TASK STATEMENT:
The answer must be one number: how many lines in the records below contain the string "came".

- Opening Delimiter -

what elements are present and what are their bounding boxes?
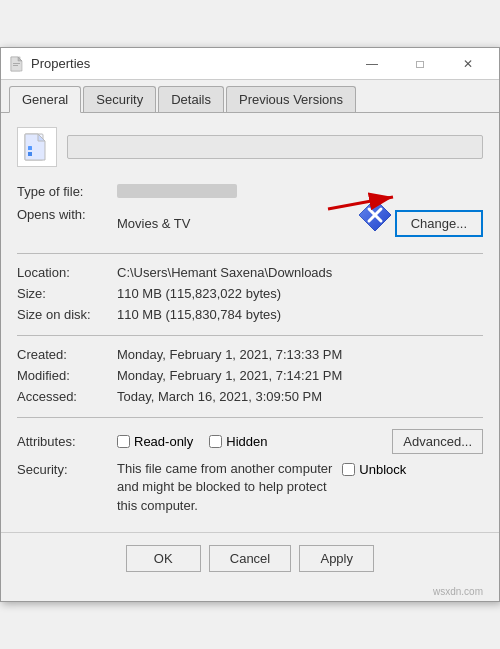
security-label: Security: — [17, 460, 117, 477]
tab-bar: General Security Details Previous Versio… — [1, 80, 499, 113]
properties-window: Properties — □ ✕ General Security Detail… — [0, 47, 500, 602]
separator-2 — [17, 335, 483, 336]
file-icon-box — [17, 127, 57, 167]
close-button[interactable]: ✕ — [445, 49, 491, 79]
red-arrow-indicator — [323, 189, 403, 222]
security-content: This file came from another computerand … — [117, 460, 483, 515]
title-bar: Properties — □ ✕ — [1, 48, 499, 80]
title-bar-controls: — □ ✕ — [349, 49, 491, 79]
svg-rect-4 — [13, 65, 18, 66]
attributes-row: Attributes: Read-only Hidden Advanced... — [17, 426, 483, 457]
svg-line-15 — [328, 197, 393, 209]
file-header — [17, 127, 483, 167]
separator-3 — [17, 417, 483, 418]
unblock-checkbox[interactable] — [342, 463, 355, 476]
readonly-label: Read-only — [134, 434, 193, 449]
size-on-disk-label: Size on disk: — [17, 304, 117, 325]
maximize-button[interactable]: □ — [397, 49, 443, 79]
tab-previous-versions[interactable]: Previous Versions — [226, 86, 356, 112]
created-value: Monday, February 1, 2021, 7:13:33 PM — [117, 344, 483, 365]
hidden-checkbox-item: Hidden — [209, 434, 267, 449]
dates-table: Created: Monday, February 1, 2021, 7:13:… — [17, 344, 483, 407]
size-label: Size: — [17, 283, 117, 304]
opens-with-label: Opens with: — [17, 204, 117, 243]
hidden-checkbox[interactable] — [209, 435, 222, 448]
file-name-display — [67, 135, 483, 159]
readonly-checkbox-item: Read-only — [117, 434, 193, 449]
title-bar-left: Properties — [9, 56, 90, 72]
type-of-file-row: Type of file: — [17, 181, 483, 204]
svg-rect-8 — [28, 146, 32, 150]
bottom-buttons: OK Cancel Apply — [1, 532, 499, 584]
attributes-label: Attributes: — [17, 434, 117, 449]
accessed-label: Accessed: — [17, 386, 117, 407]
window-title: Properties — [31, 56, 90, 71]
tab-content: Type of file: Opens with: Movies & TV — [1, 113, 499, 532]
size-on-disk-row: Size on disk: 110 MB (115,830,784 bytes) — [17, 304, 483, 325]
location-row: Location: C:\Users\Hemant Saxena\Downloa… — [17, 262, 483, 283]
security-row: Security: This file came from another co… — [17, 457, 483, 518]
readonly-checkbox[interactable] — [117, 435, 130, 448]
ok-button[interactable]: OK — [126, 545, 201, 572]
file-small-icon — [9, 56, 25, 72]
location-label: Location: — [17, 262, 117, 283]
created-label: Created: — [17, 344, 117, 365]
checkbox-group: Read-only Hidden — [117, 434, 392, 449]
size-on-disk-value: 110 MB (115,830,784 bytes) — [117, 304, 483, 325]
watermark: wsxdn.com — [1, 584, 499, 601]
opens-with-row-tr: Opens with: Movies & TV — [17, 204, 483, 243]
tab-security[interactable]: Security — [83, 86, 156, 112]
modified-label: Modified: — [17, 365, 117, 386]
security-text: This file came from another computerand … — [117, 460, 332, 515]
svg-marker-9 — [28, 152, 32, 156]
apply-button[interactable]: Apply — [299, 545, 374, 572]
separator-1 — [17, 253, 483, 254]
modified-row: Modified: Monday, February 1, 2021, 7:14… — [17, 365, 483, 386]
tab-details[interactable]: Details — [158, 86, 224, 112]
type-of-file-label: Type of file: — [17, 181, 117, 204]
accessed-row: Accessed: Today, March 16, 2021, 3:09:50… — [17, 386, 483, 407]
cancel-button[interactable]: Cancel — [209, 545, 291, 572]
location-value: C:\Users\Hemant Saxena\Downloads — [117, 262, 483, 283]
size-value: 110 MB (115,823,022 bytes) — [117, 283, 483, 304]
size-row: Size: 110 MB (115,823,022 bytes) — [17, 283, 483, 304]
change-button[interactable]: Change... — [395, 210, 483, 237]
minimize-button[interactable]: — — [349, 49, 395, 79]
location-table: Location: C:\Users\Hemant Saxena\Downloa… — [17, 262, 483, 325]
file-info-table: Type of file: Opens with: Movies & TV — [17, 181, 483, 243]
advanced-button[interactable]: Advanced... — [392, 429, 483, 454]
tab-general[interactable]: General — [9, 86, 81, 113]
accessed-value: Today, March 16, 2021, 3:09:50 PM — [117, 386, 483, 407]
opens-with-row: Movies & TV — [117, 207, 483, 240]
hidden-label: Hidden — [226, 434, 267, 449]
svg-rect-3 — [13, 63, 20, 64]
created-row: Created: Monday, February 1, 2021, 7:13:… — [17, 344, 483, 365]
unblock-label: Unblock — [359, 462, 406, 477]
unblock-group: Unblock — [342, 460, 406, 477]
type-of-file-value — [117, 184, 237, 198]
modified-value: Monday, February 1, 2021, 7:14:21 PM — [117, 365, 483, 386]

- Closing Delimiter -

EXERCISE RESPONSE:
3